Material	Conversion (%)	T (°C)	E (kJ/mol)	$\overline{\mathbf{E}}$ (kJ/mol)	R2
MC	20	336.2	174.8	183.3	0.9980
	40	345.5	183.9		0.9999
	60	353.0	183.8		0.9999
	80	360.9	190.9		0.9996
90MC10SBS	20	337.6	185.6	184.6	0.9990
	40	347.9	189.2		0.9982
	60	356.5	184.0		0.9997
	80	367.9	179.7		0.9992
70MC30SBS	20	341.9	171.2	212.0	0.9995
	40	353.8	181.3		0.9960
	60	368.0	202.5		0.9925
	80	454.1	292.9		0.9952
50MC50SBS	20	346.8	170.0	232.6	0.9980
	40	363.5	188.2		0.9990
	60	443.7	303.3		0.9080
	80	461.7	268.8		1.0000
30MC70SBS	20	356.0	135.7	224.4	0.9936
	40	438.4	210.7		0.9842
	60	452.7	254.8		0.9999
	80	466.5	296.5		0.9990
10MC90SBS	20	435.0	197.0	219.5	0.9741
	40	446.7	239.2		0.9989
	60	456.2	232.0		1.0000
	80	467.4	210.0		0.9990
SBS	20	438.1	263.4	281.2	0.9999
	40	445.6	280.0		0.9980
	60	454.0	284.6		0.9956
	80	464.5	296.8		1.0000

shows the calculation results of kinetic parameters with different mixing ratios.

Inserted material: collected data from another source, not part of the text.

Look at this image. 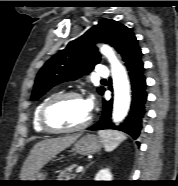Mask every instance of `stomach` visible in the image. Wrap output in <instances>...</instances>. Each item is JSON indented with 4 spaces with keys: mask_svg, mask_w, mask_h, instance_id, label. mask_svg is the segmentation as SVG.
<instances>
[{
    "mask_svg": "<svg viewBox=\"0 0 178 186\" xmlns=\"http://www.w3.org/2000/svg\"><path fill=\"white\" fill-rule=\"evenodd\" d=\"M103 142L102 139L93 134H86L80 137L73 146V152L80 155H90L98 152L102 148ZM26 185L30 186H42L46 185V174L43 172H36L33 174L30 179L26 180Z\"/></svg>",
    "mask_w": 178,
    "mask_h": 186,
    "instance_id": "obj_1",
    "label": "stomach"
}]
</instances>
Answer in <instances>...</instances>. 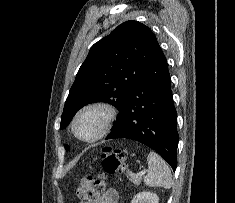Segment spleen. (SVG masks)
I'll return each mask as SVG.
<instances>
[{
    "label": "spleen",
    "instance_id": "spleen-1",
    "mask_svg": "<svg viewBox=\"0 0 235 203\" xmlns=\"http://www.w3.org/2000/svg\"><path fill=\"white\" fill-rule=\"evenodd\" d=\"M148 173L144 178V183L149 187H164L166 189L172 186V175L166 162L156 153L150 152L147 158Z\"/></svg>",
    "mask_w": 235,
    "mask_h": 203
}]
</instances>
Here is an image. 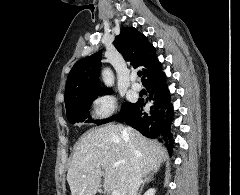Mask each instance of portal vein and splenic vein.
I'll return each mask as SVG.
<instances>
[{"instance_id": "portal-vein-and-splenic-vein-1", "label": "portal vein and splenic vein", "mask_w": 240, "mask_h": 195, "mask_svg": "<svg viewBox=\"0 0 240 195\" xmlns=\"http://www.w3.org/2000/svg\"><path fill=\"white\" fill-rule=\"evenodd\" d=\"M83 177H86V175H83ZM111 195H121V193L118 191V189H113Z\"/></svg>"}]
</instances>
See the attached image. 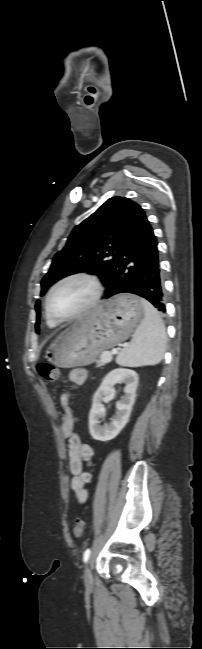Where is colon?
Masks as SVG:
<instances>
[{
	"label": "colon",
	"instance_id": "1",
	"mask_svg": "<svg viewBox=\"0 0 202 649\" xmlns=\"http://www.w3.org/2000/svg\"><path fill=\"white\" fill-rule=\"evenodd\" d=\"M37 371L40 376L47 381H57L60 375L59 369L49 363H40L37 366ZM86 531V524L82 518H78L75 521L73 534L76 538H81Z\"/></svg>",
	"mask_w": 202,
	"mask_h": 649
}]
</instances>
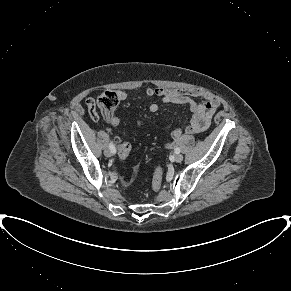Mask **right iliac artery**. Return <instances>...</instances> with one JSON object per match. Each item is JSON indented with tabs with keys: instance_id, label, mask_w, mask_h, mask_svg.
Returning <instances> with one entry per match:
<instances>
[{
	"instance_id": "obj_1",
	"label": "right iliac artery",
	"mask_w": 291,
	"mask_h": 291,
	"mask_svg": "<svg viewBox=\"0 0 291 291\" xmlns=\"http://www.w3.org/2000/svg\"><path fill=\"white\" fill-rule=\"evenodd\" d=\"M109 148H110V150H111L113 153L116 152L115 145H114L112 142L109 144Z\"/></svg>"
}]
</instances>
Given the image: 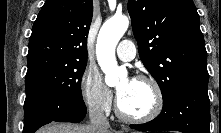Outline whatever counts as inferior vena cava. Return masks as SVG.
Returning <instances> with one entry per match:
<instances>
[{"instance_id": "inferior-vena-cava-1", "label": "inferior vena cava", "mask_w": 221, "mask_h": 133, "mask_svg": "<svg viewBox=\"0 0 221 133\" xmlns=\"http://www.w3.org/2000/svg\"><path fill=\"white\" fill-rule=\"evenodd\" d=\"M90 125L97 133H105L110 124L104 112L99 107L89 109Z\"/></svg>"}]
</instances>
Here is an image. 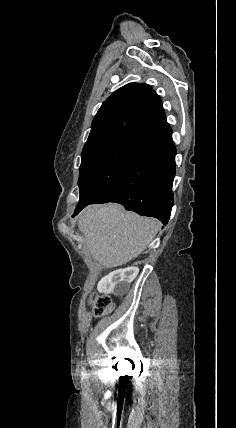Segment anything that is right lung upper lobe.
<instances>
[{
    "mask_svg": "<svg viewBox=\"0 0 236 428\" xmlns=\"http://www.w3.org/2000/svg\"><path fill=\"white\" fill-rule=\"evenodd\" d=\"M167 124L162 102L151 86L130 83L98 110L82 151L87 156L126 141H142Z\"/></svg>",
    "mask_w": 236,
    "mask_h": 428,
    "instance_id": "1",
    "label": "right lung upper lobe"
}]
</instances>
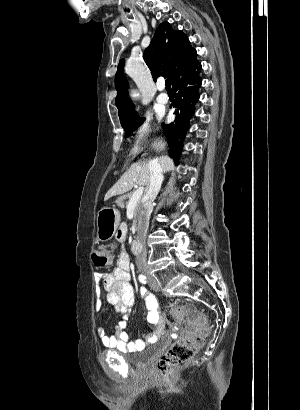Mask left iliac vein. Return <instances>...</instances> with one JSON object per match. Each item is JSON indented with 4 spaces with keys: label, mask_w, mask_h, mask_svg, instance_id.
<instances>
[{
    "label": "left iliac vein",
    "mask_w": 300,
    "mask_h": 410,
    "mask_svg": "<svg viewBox=\"0 0 300 410\" xmlns=\"http://www.w3.org/2000/svg\"><path fill=\"white\" fill-rule=\"evenodd\" d=\"M148 284L154 291H159V285L152 276H148Z\"/></svg>",
    "instance_id": "left-iliac-vein-1"
}]
</instances>
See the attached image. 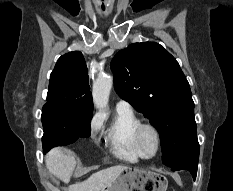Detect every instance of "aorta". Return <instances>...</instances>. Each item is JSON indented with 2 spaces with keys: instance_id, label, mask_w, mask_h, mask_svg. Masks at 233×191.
Here are the masks:
<instances>
[{
  "instance_id": "1",
  "label": "aorta",
  "mask_w": 233,
  "mask_h": 191,
  "mask_svg": "<svg viewBox=\"0 0 233 191\" xmlns=\"http://www.w3.org/2000/svg\"><path fill=\"white\" fill-rule=\"evenodd\" d=\"M113 78L110 75H101L93 82V102L98 109H104L108 105Z\"/></svg>"
}]
</instances>
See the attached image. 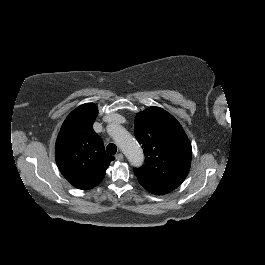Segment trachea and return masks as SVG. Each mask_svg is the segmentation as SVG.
I'll return each mask as SVG.
<instances>
[{
    "mask_svg": "<svg viewBox=\"0 0 265 265\" xmlns=\"http://www.w3.org/2000/svg\"><path fill=\"white\" fill-rule=\"evenodd\" d=\"M106 151L111 155H115L117 152V146L113 143H110L107 145Z\"/></svg>",
    "mask_w": 265,
    "mask_h": 265,
    "instance_id": "1",
    "label": "trachea"
}]
</instances>
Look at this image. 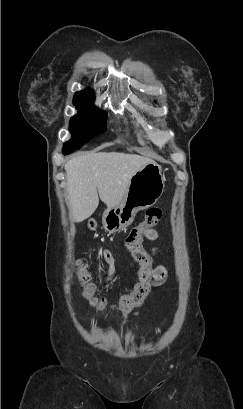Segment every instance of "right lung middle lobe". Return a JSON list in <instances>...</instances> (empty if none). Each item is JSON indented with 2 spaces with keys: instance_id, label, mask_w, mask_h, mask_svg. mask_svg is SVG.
<instances>
[{
  "instance_id": "obj_1",
  "label": "right lung middle lobe",
  "mask_w": 243,
  "mask_h": 409,
  "mask_svg": "<svg viewBox=\"0 0 243 409\" xmlns=\"http://www.w3.org/2000/svg\"><path fill=\"white\" fill-rule=\"evenodd\" d=\"M79 113L71 118L72 139L64 144L63 153L70 154L95 135L106 130L107 114L100 112L93 102L74 103Z\"/></svg>"
}]
</instances>
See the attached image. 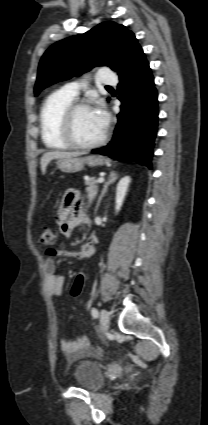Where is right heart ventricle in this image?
<instances>
[{
    "label": "right heart ventricle",
    "mask_w": 208,
    "mask_h": 425,
    "mask_svg": "<svg viewBox=\"0 0 208 425\" xmlns=\"http://www.w3.org/2000/svg\"><path fill=\"white\" fill-rule=\"evenodd\" d=\"M74 99L59 90L47 97L40 111V132L44 145L51 150H67L70 145L61 135V120L64 111Z\"/></svg>",
    "instance_id": "obj_1"
}]
</instances>
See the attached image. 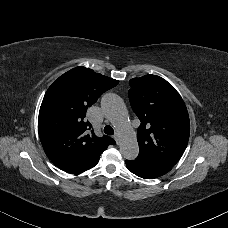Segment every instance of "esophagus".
<instances>
[{"label": "esophagus", "mask_w": 228, "mask_h": 228, "mask_svg": "<svg viewBox=\"0 0 228 228\" xmlns=\"http://www.w3.org/2000/svg\"><path fill=\"white\" fill-rule=\"evenodd\" d=\"M114 139L116 140V142H117V144L119 143V134L118 133H116L115 135H114Z\"/></svg>", "instance_id": "1"}]
</instances>
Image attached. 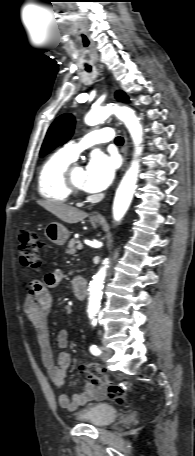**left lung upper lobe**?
<instances>
[{
  "mask_svg": "<svg viewBox=\"0 0 195 456\" xmlns=\"http://www.w3.org/2000/svg\"><path fill=\"white\" fill-rule=\"evenodd\" d=\"M115 97L121 102L129 101L122 91H117ZM74 125L75 119L71 114H63L58 117L48 129L40 150V157L45 156L57 146L68 141L73 134Z\"/></svg>",
  "mask_w": 195,
  "mask_h": 456,
  "instance_id": "5c2ea615",
  "label": "left lung upper lobe"
}]
</instances>
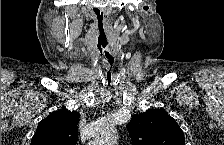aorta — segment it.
Masks as SVG:
<instances>
[{"label":"aorta","mask_w":224,"mask_h":145,"mask_svg":"<svg viewBox=\"0 0 224 145\" xmlns=\"http://www.w3.org/2000/svg\"><path fill=\"white\" fill-rule=\"evenodd\" d=\"M116 139L115 129L107 127L99 134L96 143L99 145H115Z\"/></svg>","instance_id":"1"}]
</instances>
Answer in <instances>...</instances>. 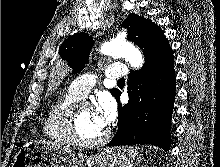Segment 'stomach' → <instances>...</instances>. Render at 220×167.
Masks as SVG:
<instances>
[{"instance_id": "1", "label": "stomach", "mask_w": 220, "mask_h": 167, "mask_svg": "<svg viewBox=\"0 0 220 167\" xmlns=\"http://www.w3.org/2000/svg\"><path fill=\"white\" fill-rule=\"evenodd\" d=\"M141 160L136 148H111L85 156L68 148L40 142L24 145L12 167H134Z\"/></svg>"}]
</instances>
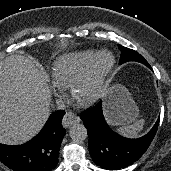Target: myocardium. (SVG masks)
<instances>
[{
	"instance_id": "obj_1",
	"label": "myocardium",
	"mask_w": 171,
	"mask_h": 171,
	"mask_svg": "<svg viewBox=\"0 0 171 171\" xmlns=\"http://www.w3.org/2000/svg\"><path fill=\"white\" fill-rule=\"evenodd\" d=\"M107 54L110 57L109 63L101 68L94 77V91L93 93L85 99H80L78 97V90L80 86L86 83L92 76L95 71V67L98 59ZM115 65V56L114 54L107 49L100 50L95 52L92 56L86 67L73 79L70 84V95L73 101L82 107H88L97 103L104 95L106 90V81Z\"/></svg>"
}]
</instances>
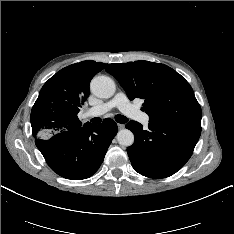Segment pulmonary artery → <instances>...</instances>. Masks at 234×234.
<instances>
[{
    "instance_id": "obj_1",
    "label": "pulmonary artery",
    "mask_w": 234,
    "mask_h": 234,
    "mask_svg": "<svg viewBox=\"0 0 234 234\" xmlns=\"http://www.w3.org/2000/svg\"><path fill=\"white\" fill-rule=\"evenodd\" d=\"M114 108L119 109L128 117H131L144 125H147L149 123V116L146 113L141 112L138 108L131 104L128 97L123 92H118L111 100L101 105L90 108L87 111V115H102Z\"/></svg>"
}]
</instances>
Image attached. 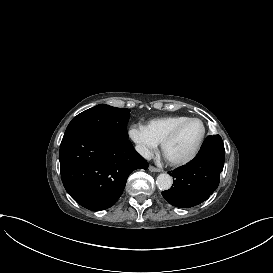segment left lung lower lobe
Returning a JSON list of instances; mask_svg holds the SVG:
<instances>
[{
  "label": "left lung lower lobe",
  "instance_id": "1",
  "mask_svg": "<svg viewBox=\"0 0 273 273\" xmlns=\"http://www.w3.org/2000/svg\"><path fill=\"white\" fill-rule=\"evenodd\" d=\"M224 157L220 135L208 136L195 159L169 172L173 186L163 191L162 196L179 208H190L207 200L219 185Z\"/></svg>",
  "mask_w": 273,
  "mask_h": 273
}]
</instances>
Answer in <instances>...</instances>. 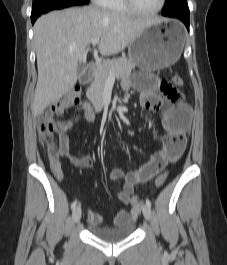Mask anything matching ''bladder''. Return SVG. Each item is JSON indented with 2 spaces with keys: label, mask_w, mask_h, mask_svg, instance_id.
I'll return each instance as SVG.
<instances>
[{
  "label": "bladder",
  "mask_w": 227,
  "mask_h": 265,
  "mask_svg": "<svg viewBox=\"0 0 227 265\" xmlns=\"http://www.w3.org/2000/svg\"><path fill=\"white\" fill-rule=\"evenodd\" d=\"M89 232L97 239L107 243H117L128 239L135 230V224L130 221L123 225H117L115 227H100L90 225L88 227Z\"/></svg>",
  "instance_id": "bladder-1"
}]
</instances>
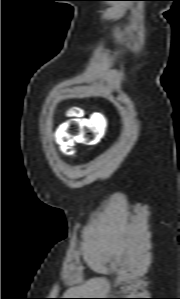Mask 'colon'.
Returning <instances> with one entry per match:
<instances>
[{
    "label": "colon",
    "instance_id": "colon-1",
    "mask_svg": "<svg viewBox=\"0 0 180 299\" xmlns=\"http://www.w3.org/2000/svg\"><path fill=\"white\" fill-rule=\"evenodd\" d=\"M104 133L105 125L86 126L82 125L78 119H72L60 125L57 131L58 141L66 153L72 152V145L76 139H80L86 144H93L98 142Z\"/></svg>",
    "mask_w": 180,
    "mask_h": 299
}]
</instances>
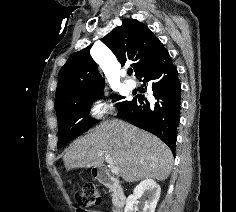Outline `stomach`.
Segmentation results:
<instances>
[{
	"instance_id": "obj_1",
	"label": "stomach",
	"mask_w": 236,
	"mask_h": 212,
	"mask_svg": "<svg viewBox=\"0 0 236 212\" xmlns=\"http://www.w3.org/2000/svg\"><path fill=\"white\" fill-rule=\"evenodd\" d=\"M92 172H93V176H97V169L93 168Z\"/></svg>"
}]
</instances>
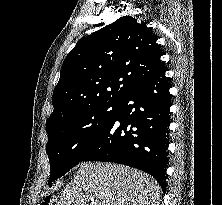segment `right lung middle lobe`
<instances>
[{"mask_svg": "<svg viewBox=\"0 0 222 205\" xmlns=\"http://www.w3.org/2000/svg\"><path fill=\"white\" fill-rule=\"evenodd\" d=\"M120 102H103L81 109L46 126V152L51 166L49 185L82 160L93 139L111 122Z\"/></svg>", "mask_w": 222, "mask_h": 205, "instance_id": "obj_1", "label": "right lung middle lobe"}]
</instances>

The activation energy of SBS is higher than that of MC, which shows that it is more difficult for SBS to achieve degradation conditions than it is for MC. Therefore, it is not difficult to understand that the degradation temperature of SBS is higher than that of MC. According to the kinetic results of the mixed sample, as the proportion of SBS in the mixed sample was continuously increased, the activation energy showed a trend of first increasing and then decreasing. This showed that adding SBS to MC can increase the energy of pyrolysis, and the effect reaches its peak when the mixing ratio is 1:1. Further increasing the proportion of SBS reduced the energy consumption of pyrolysis to a certain extent. When the mass fraction of MC was 30% and 10%, the result of the activation energy of the mixed sample was significantly lower than the linear superimposed value of the activation energy of the two components alone, which shows that the appropriate amount of MC can significantly reduce the energy required in the reaction of SBS. This may be attributed to the small molecules and free radicals (e.g., ketone, carboxylic acid, and aldehyde-based substances) produced in the pyrolysis of MC promoting the decomposition of SBS and reducing the activation energy, similarly to the results on the co-prolysis of other biomasses and polymers [19,48]. Besides this, as the mass fraction of SBS in the mixed sample increased, the reaction conversion temperature regularly shifted from the pyrolysis zone of MC to the pyrolysis zone of SBS, which is consistent with the previous results.

4. Conclusions

The interaction between microcrystalline cellulose (MC) and styrene–butadiene–styrene triblock copolymer (SBS) in the pyrolysis process was studied using a thermogravimetric analyzer. The decomposition temperature of MC was lower than that of SBS during pyrolysis. As the heating rate increased, the decomposition of all samples was delayed. When the MC mass fraction was 70%, the interaction between MC and SBS was the most significant, which was an inhibitory effect, and the overlap ratio was 0.9764. SBS had almost no effect on the pyrolysis temperature of MC, but MC delayed the pyrolysis of SBS. Except for the second pyrolysis stage where the mass fraction of MC was 90%, the two components showed a mutual inhibition state in the main co-pyrolysis zone, regardless of the mixing ratio. Additionally, the activation energy of SBS was higher than that of MC. Adding MC to SBS could significantly reduce the energy required for the reaction.